I recently read a rather heart-rending post on one of the Facebook violin sites about a little girl born with severe muscular problems who wanted to play the violin, but her doctors advised her parents against it saying that to give in to her request would be setting her up for failure.
I am happy to say that this young lady, after years of begging for the opportunity, was finally allowed to start studying the violin and now, many years later, a CD of her playing is about to be released! Not only that, she says that playing the violin greatly improved her impaired muscle coordination and math skills.
I would say she has had a resounding success. But this brings us to examine what success and failure mean.
One person’s idea of success can often be another’s idea of failure. For sure, the doctors were thinking about pursuing the study of the violin up to a high level, attending conservatory, etc. How do I know this? Because this has happened to me in my own studio, only it didn’t have the above happy ending.
I once had a student with spina bifida. She is severely disabled, has no feeling from her chest down, can’t move anything except her arms and head or sit up straight without a special chair. Her aunt called me saying that she thought it would be a good idea for this child to have music lessons and to be able to play with other children so she could have at least one activity where she was “normal.” And I agreed. But what instrument??? By process of elimination we finally decided that the violin was the only possibility, even though I would have been very happy to have found another instrument for her – taking on such a student carried a scary amount of responsibility for me. Why?

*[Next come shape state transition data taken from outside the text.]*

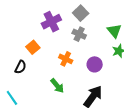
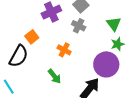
purple circle: (95, 64) -> (106, 64), moved, size x1.6
black semicircle: (21, 67) -> (19, 56), size x1.6

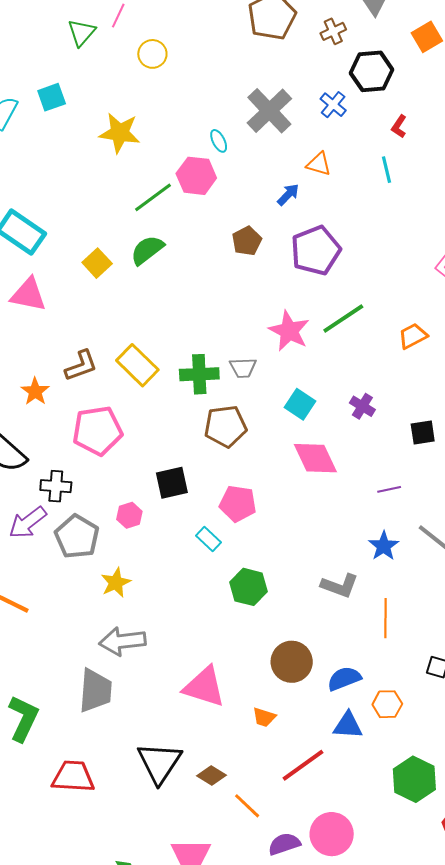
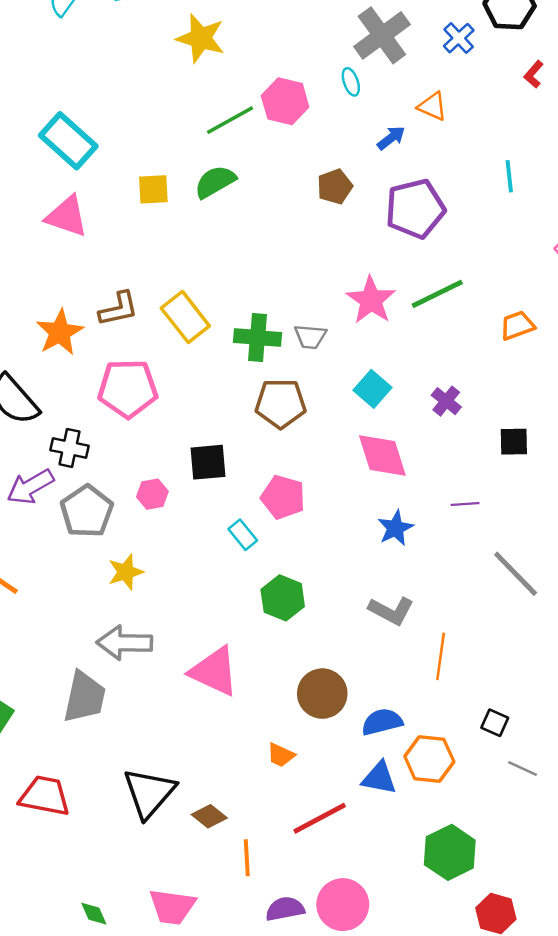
cyan ellipse: (219, 141) -> (351, 82), moved
cyan line: (386, 170) -> (509, 176), moved
yellow square: (97, 263) -> (153, 189), turned 32
orange star: (35, 391) -> (60, 332), size x1.4
blue star: (384, 546) -> (395, 528), moved
pink triangle: (204, 687) -> (214, 671), moved
orange hexagon: (387, 704) -> (429, 759), size x1.4
orange line: (247, 806) -> (247, 858), turned 36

One guiding principle in my teaching is we must teach our students the habit of success. What is my definition of success? Trying something, no matter how small the task, and succeeding at it. This brings you to attempt another small step and succeed at this, too, thus promoting faith in yourself and the knowledge you can solve difficult problems if you tackle them the right way and in small enough doses. My job as the teacher is to make sure that my student, perhaps with a little hard work and persistence, is capable of whatever I give her to learn so that success is always achieved, even if only in tiny increments. However, I had never taught a child with such severe disabilities and had to hope that my intuition and experience would see me through.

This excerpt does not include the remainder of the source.